Problem to solve >> Your copy should hold only the lines from the one holding "remarquable en 2024, représentant" through the last line of the records below, both included, each exact and with no pictures.

[[ Data provided, beginning ]]

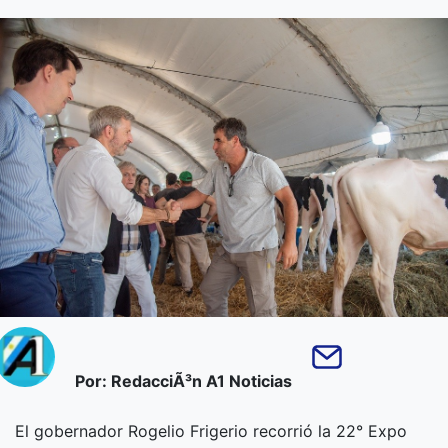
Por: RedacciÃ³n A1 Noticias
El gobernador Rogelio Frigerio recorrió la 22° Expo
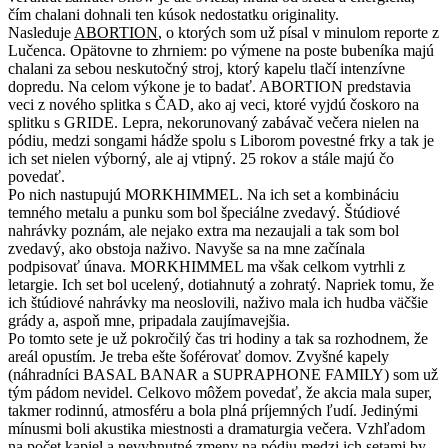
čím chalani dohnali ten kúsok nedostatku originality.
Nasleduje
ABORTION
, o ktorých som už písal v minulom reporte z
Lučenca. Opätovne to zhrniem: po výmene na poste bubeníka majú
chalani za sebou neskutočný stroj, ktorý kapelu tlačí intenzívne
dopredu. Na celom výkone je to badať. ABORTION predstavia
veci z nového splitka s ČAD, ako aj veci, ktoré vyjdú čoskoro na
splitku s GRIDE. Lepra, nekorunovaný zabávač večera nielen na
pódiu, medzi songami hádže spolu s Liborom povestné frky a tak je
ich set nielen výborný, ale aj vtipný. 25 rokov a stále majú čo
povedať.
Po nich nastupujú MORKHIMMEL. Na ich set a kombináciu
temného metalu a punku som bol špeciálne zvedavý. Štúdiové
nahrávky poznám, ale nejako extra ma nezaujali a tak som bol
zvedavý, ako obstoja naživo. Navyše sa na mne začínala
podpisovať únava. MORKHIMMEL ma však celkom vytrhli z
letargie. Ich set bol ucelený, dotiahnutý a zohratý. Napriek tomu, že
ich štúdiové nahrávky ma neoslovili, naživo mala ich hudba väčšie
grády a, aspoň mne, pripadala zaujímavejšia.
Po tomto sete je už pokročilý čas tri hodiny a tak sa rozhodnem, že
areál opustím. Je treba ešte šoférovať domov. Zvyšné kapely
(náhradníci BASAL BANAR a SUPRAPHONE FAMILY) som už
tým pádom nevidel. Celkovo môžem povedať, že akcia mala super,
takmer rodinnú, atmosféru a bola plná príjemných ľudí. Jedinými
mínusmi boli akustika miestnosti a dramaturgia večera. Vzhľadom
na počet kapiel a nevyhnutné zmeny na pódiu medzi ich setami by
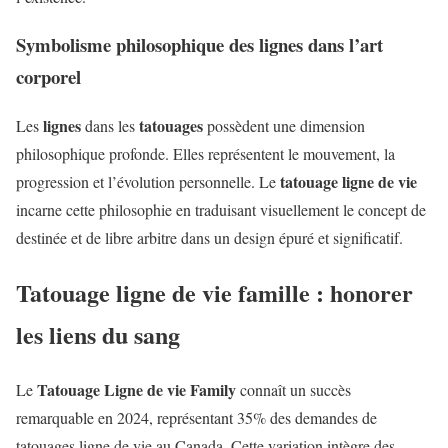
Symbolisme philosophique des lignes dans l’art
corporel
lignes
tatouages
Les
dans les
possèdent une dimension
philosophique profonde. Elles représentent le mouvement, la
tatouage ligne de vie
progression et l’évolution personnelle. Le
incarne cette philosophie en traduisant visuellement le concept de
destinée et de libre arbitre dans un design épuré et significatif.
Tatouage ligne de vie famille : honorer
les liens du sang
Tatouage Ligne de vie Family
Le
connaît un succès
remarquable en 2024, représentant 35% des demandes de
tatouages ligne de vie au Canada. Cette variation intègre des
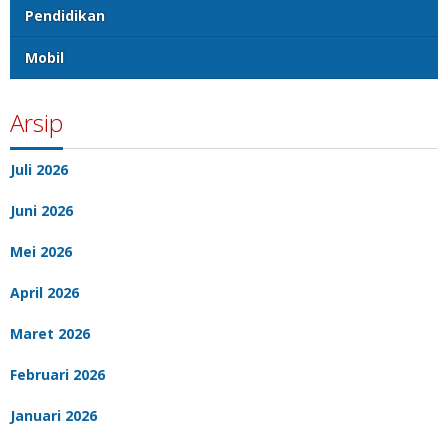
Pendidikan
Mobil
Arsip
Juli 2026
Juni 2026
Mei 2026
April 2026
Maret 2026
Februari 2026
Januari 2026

[[ Data provided, end ]]

Finished exercise >>
remarquable en 2024, représentant 35% des demandes de
tatouages ligne de vie au Canada. Cette variation intègre des
Pendidikan
Mobil
Arsip
Juli 2026
Juni 2026
Mei 2026
April 2026
Maret 2026
Februari 2026
Januari 2026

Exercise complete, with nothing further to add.